Lo studente continua con altri esempi e dimostra che l’oscurità è mancanza di luce, il male mancanza di bene: «Dio non ha creato il male. Il male è il risultato di ciò che succede quando l’uomo non ha l’amore di Dio nel proprio cuore». Tutti si alzano ad applaudire il giovane. Il professore scuote la testa, rimane in silenzio, poi si rivolge al giovane studente e gli domanda: «Qual è il tuo nome?». «Mi chiamo Albert Einstein, signore!». Gli atei cercano di trarre Einstein dalla loro parte fino a proporlo Presidente onorario dell’Unione Atei Agnostici Razionalisti. Ad essi, sorridendo, il grande scienziato ribadisce: «Solo due cose sono infinite: l’universo e la stupidità umana, ma riguardo l’universo ho ancora dei dubbi». Molti pensano che gli scienziati tendono all’ateismo, invece Albert Einstein afferma: «La scienza, contrariamente ad un’opinione diffusa, non elimina Dio. La fisica deve addirittura perseguire finalità teologiche, poiché deve proporsi non solo di sapere com’è la natura ma anche di sapere perché la natura è così e non in un’altra maniera, con l’intento di arrivare a capire se Dio avesse davanti a sé altre scelte quando creò il mondo».

Lo scienziato afferma che: «La scienza intuisce la presenza del Mistero». Non è suo compito dimostrare se Dio esiste o no. Anzi non può dimostrare la non esistenza. Ma è aperta al divino, come stimolante pungolo per continuare la ricerca della verità. Il vero scienziato è affascinato dall’armonia e bellezza del creato. Non può fare a meno di percepire una Presenza. Se non è incatenato da pregiudizi, ammetterà che Dio esiste, quale necessità per dare un senso a tutto. La fede fa percepire ad Einstein “la musica delle sfere”.

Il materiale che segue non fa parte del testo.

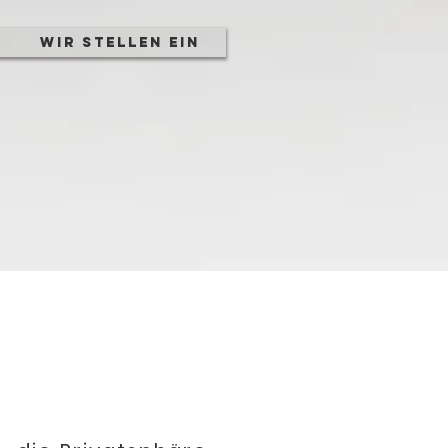
Wir stellen ein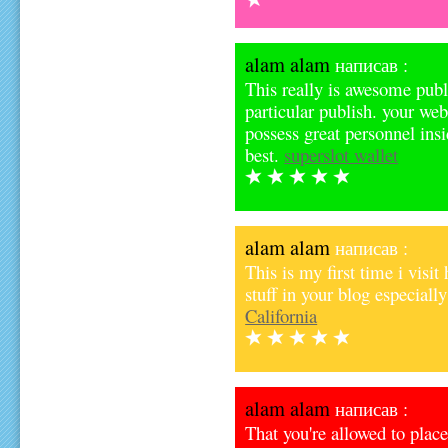
alam alam
написав :
This really is awesome publis
particular publish. your web
possess great personnel ins
best.
superslot wallet
alam alam
написав :
This is my first time i visi
stuff in your blog especially
California
alam alam
написав :
That you're allowed to place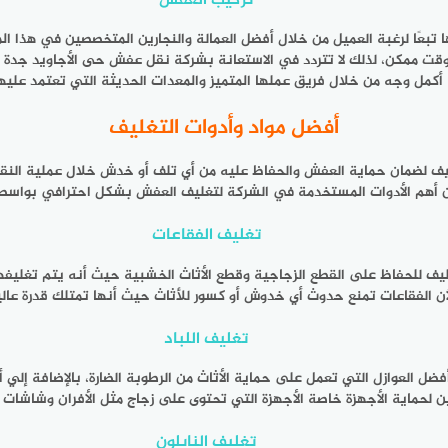
تركيب العفش
 تبعًا لرغبة العميل من خلال أفضل العمالة والنجارين المتخصصين في هذا ا
ت ممكن، لذلك لا تتردد في الاستعانة بشركة نقل عفش حى الأجاويد جدة ع
أكمل وجه من خلال فريق عملها المتميز والمعدات الحديثة التي تعتمد عليه
أفضل مواد وأدوات التغليف
ف لضمان حماية العفش والحفاظ عليه من أي تلف أو خدش خلال عملية النقل،
أهم الأدوات المستخدمة في الشركة لتغليف العفش بشكل احترافي بواسطة 
تغليف الفقاعات
غليف للحفاظ على القطع الزجاجية وقطع الأثاث الخشبية حيث أنه يتم تغليف
أن الفقاعات تمنع حدوث أي خدوش أو كسور للأثاث حيث أنها تمتلك قدرة عالي
تغليف اللباد
أفضل العوازل التي تعمل على حماية الأثاث من الرطوبة الضارة، بالإضافة إلي
فلين لحماية الأجهزة خاصة الأجهزة التي تحتوى على زجاج مثل الأفران وشاشات 
تغليف النايلون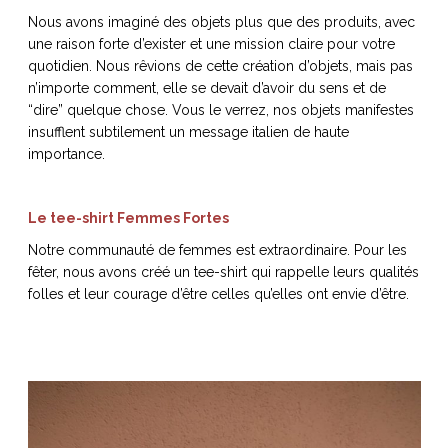
ART DE VIVRE ITALIEN
Nous avons imaginé des objets plus que des produits, avec
on du
Notre palette
une raison forte d’exister et une mission claire pour votre
marbré
Virtuosa Venezia
quotidien. Nous rêvions de cette création d’objets, mais pas
n’importe comment, elle se devait d’avoir du sens et de
“dire” quelque chose. Vous le verrez, nos objets manifestes
insufflent subtilement un message italien de haute
importance.
Le tee-shirt Femmes Fortes
Notre communauté de femmes est extraordinaire. Pour les
fêter, nous avons créé un tee-shirt qui rappelle leurs qualités
folles et leur courage d’être celles qu’elles ont envie d’être.
S ART ET DESIGN
Florentine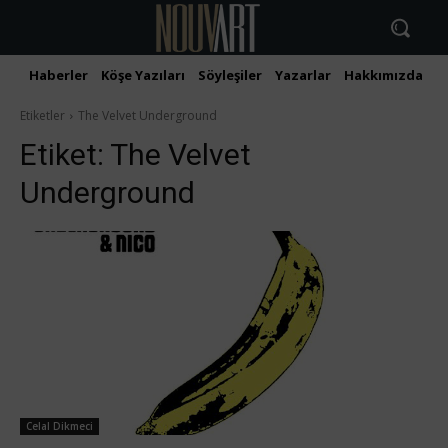
Haberler
Köşe Yazıları
Söyleşiler
Yazarlar
Hakkımızda
İ
Etiketler
The Velvet Underground
Etiket:
The Velvet
Underground
Celal Dikmeci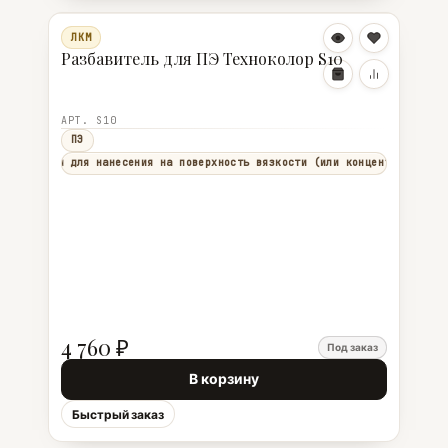
ЛКМ
Разбавитель для ПЭ Техноколор S10
АРТ. S10
ПЭ
еобходимой для нанесения на поверхность вязкости (или концентрации кра
4 760 ₽
Под заказ
В корзину
Быстрый заказ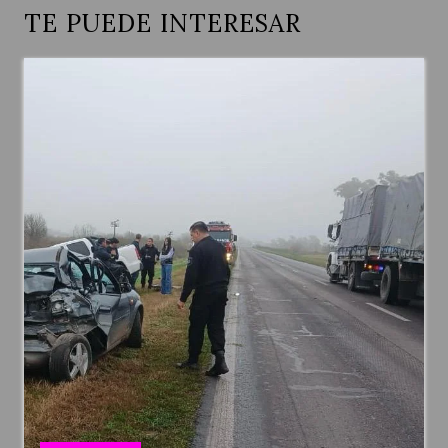
TE PUEDE INTERESAR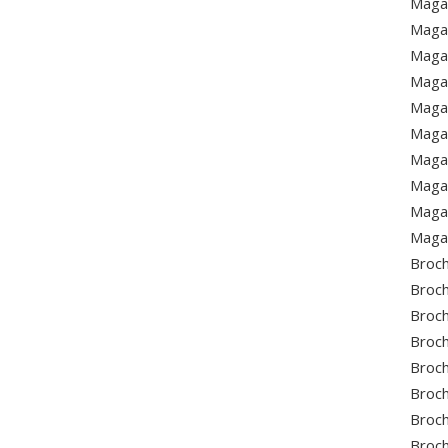
Magaz
Magaz
Maga
Magaz
Magaz
Magaz
Magaz
Magaz
Magaz
Magaz
Broch
Broc
Broc
Broch
Broch
Broch
Broch
Broch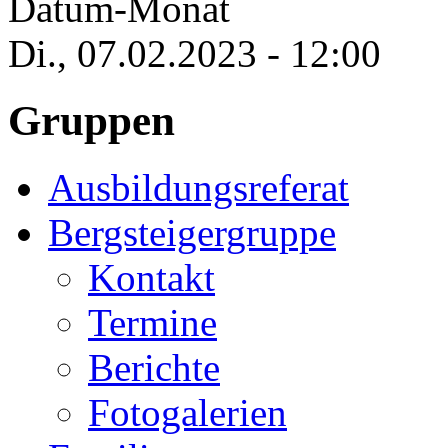
Datum-Monat
Di., 07.02.2023 - 12:00
Gruppen
Ausbildungsreferat
Bergsteigergruppe
Kontakt
Termine
Berichte
Fotogalerien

La musica richiama il mistero, la bellezza, il miracolo. Il Mistero è pienezza di luce. Luce che abbaglia e crea stupore, meraviglia. Infatti, etimologicamente “mistero” significa: portare le mani alla bocca a causa di un’esperienza indicibile. Così Einstein scrive a Maurice Solovine: «Trovi sorprendente che io pensi alla comprensibilità del mondo come a un miracolo o a un mistero? Ci si potrebbe, a priori, aspettare un mondo caotico e del tutto inafferrabile da parte del pensiero. Invece compare il sentimento del “miracoloso”, che cresce sempre più con lo sviluppo della nostra conoscenza. E qui sta il punto debole dei positivisti e degli atei di professione, che si sentono paghi per la coscienza di avere, con successo, non solo liberato il mondo da Dio, ma persino di averlo privato di miracoli».

Nella lettera del 3 gennaio 1954, indirizzata al filosofo Erik Gutkind, scrive: «La mia religione consiste in un’umile ammirazione di quello Spirito immensamente superiore che si rivela in quel poco che noi, con il nostro intelletto debole e transitorio, possiamo comprendere della realtà. Voglio sapere come Dio creò questo mondo. Voglio conoscere i suoi pensieri, in quanto al resto, sono solo dettagli». Anche se il grande scienziato, di famiglia ebraica, non riconosce l’idea trascendente del Dio di noi cristiani, parla della necessità di postulare un Creatore immanente come spiegazione ultima della realtà. Einstein, pur non riuscendo a credere che Gesù Cristo è il Figlio di Dio, lo ammira moltissimo e come Gandhi lo percepisce come un uomo perfetto che ha cambiato la storia del genere umano.

Prima di morire lo scienziato dichiara: «Chi non ammette l’insondabile mistero non può essere neanche uno scienziato». La recente scoperta delle onde gravitazionali ha confermato la grandezza della costruzione intellettuale di Einstein nella comprensione del creato. Queste onde, increspature leggere del tessuto spazio-temporale, erano state intuite dalla teoria della relatività generale, proprio un secolo fa. L’universo reagisce a quanto contiene e pulsa una vita che ancora ci incanta e sorprende, generando in noi lo stupore.